25 août 2017

Chaman



            « Le jour où Richard Adam comprit qu’il n’avait qu’une vie, il n’avait jamais été si proche du ciel. Et pour cause. Il se tenait en équilibre sur une poutrelle d’acier, à près de soixante mètres de hauteur. Parvenu au bout de son perchoir, il s’arrêta, retint son souffle, et contempla une dernière fois le paysage qui s’offrait à lui, telle une flaque d’or blanc. Il pensa que la vue était sublime, et la vie, terriblement fragile. Un souffle de vent, un faux pas, et il disparaîtrait à jamais. Il s’envolerait tel un oiseau dans les nuées.
Il n’avait jamais été vraiment sujet au vertige. Jusqu’à aujourd’hui. »


      Je tiens tout d’abord à remercier la plateforme NetGalley et les éditions Michel Lafon pour ce partenariat.

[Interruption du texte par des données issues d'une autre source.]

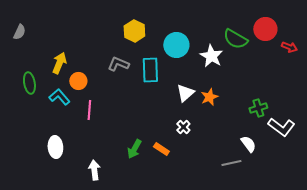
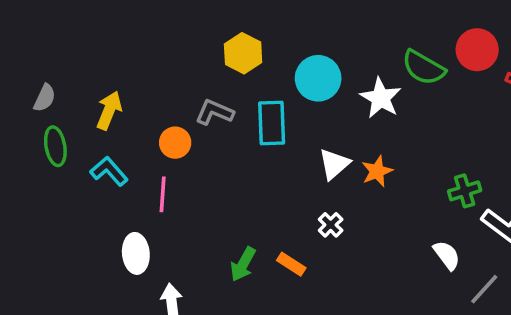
gray semicircle: (19, 32) -> (45, 98), moved
orange circle: (78, 81) -> (175, 143), moved
white ellipse: (55, 147) -> (136, 253), moved
gray line: (231, 163) -> (484, 289), moved, turned -36

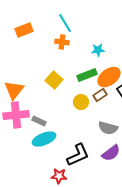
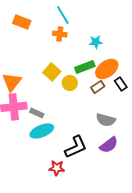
orange rectangle: (24, 30) -> (22, 22), turned 42
yellow circle: (81, 102) -> (70, 83), moved

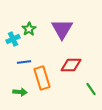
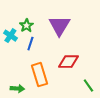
cyan cross: (13, 39) -> (10, 36), turned -32
blue line: (24, 62) -> (30, 44), moved, turned -64

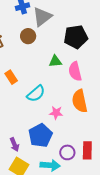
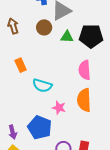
green triangle: (55, 61) -> (67, 37), moved
cyan semicircle: (36, 94) -> (42, 85), turned 48
blue pentagon: (40, 135) -> (40, 127), turned -30

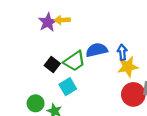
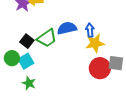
cyan square: (68, 87) -> (26, 61), moved
green circle: (36, 103) -> (12, 58), moved

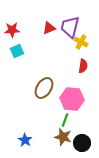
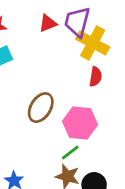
yellow cross: (81, 42) -> (93, 43), size x1.6
green line: (65, 120) -> (70, 152), turned 32

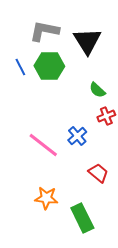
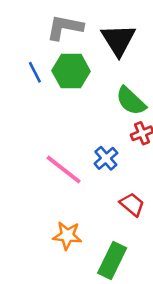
green semicircle: (97, 90) -> (131, 101), size x1.5
green rectangle: (82, 218) -> (112, 260), turned 52

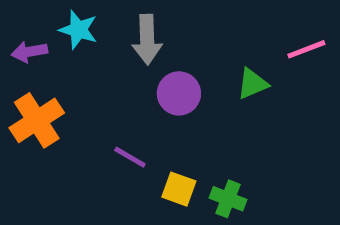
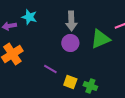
gray arrow: (147, 40) -> (71, 21), moved
green triangle: (252, 84) -> (100, 39), size x1.5

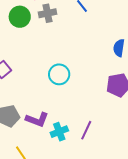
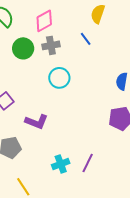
cyan circle: (59, 74) -> (59, 78), moved
purple L-shape: (37, 120) -> (37, 122), moved

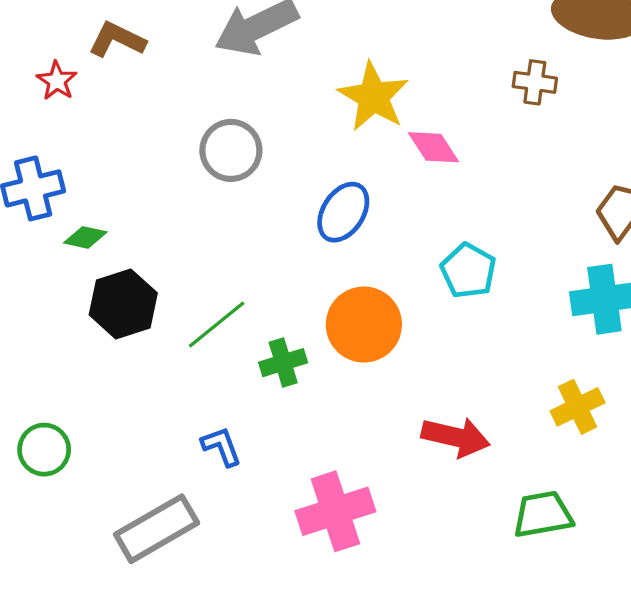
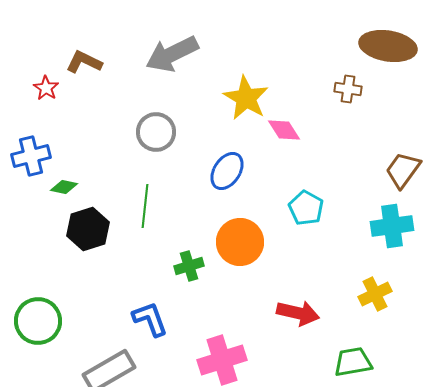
green line: (217, 325) -> (145, 206), moved, turned -45
blue L-shape: (221, 446) -> (150, 319), size x1.4
green circle: (44, 450) -> (38, 321), size x1.4

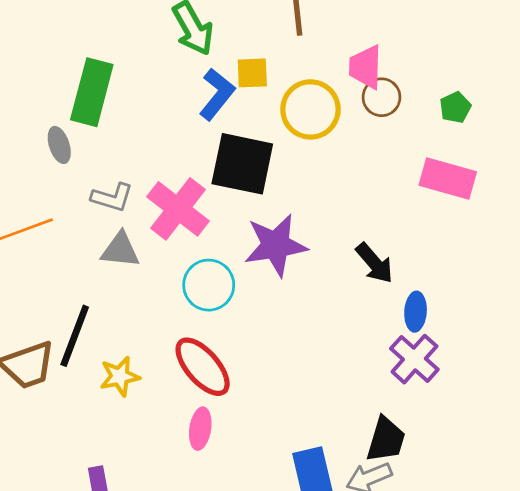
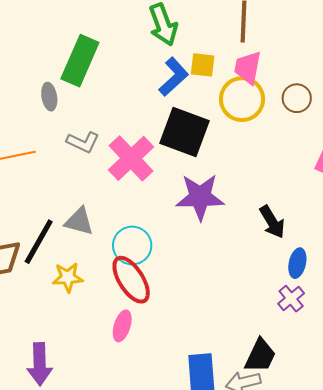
pink trapezoid: (366, 67) -> (248, 68), moved
gray triangle: (120, 250) -> (79, 221), moved
cyan circle: (209, 285) -> (132, 245), moved
purple cross: (414, 359) -> (291, 299), size x0.7

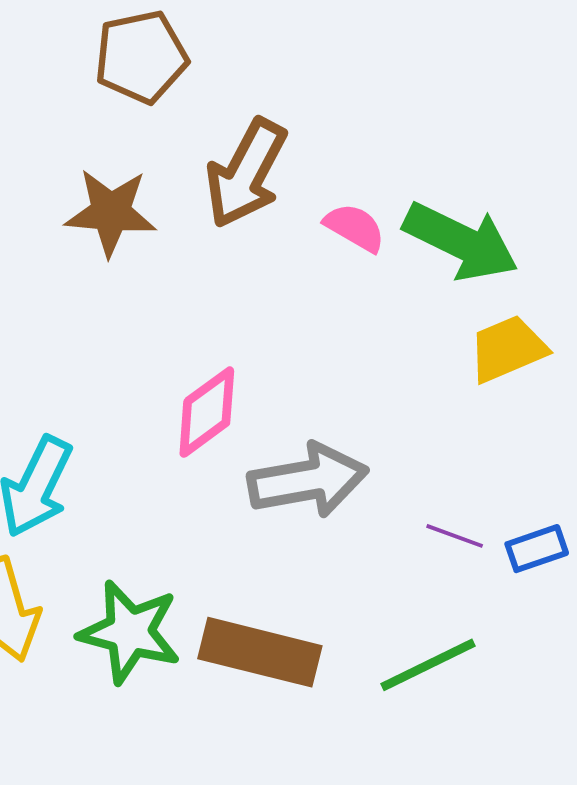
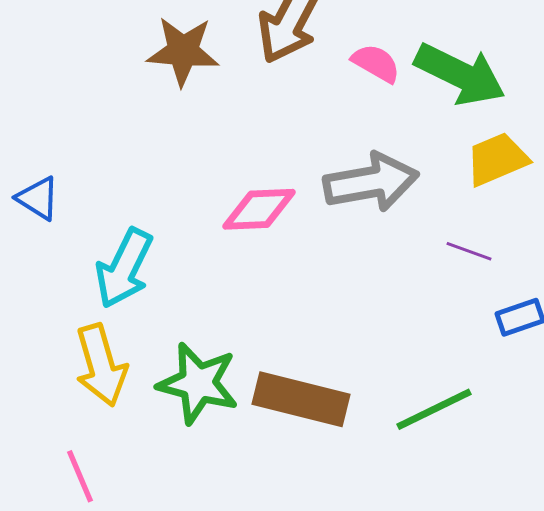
pink diamond: (207, 412) -> (259, 209), turned 34
gray arrow: (308, 480) -> (371, 182), moved
purple line: (455, 536) -> (469, 251), moved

       Pourquoi ce livre ? Parce que Maxence Fermine est un auteur contemporain que j’ai énormément apprécié par ma première découverte de son œuvre, à savoir Neige. Coup de cœur profond pour ce livre poétique, j’étais curieuse de renouveler l’expérience. Quand j’ai vu cette future parution sur le site de NetGalley, je n’ai pas résisté à la tentation. De plus, rêveuse par nature et très curieuse à propos de la culture chamanique, le sujet me tentait aussi bien que son auteur. Une pierre, deux coups !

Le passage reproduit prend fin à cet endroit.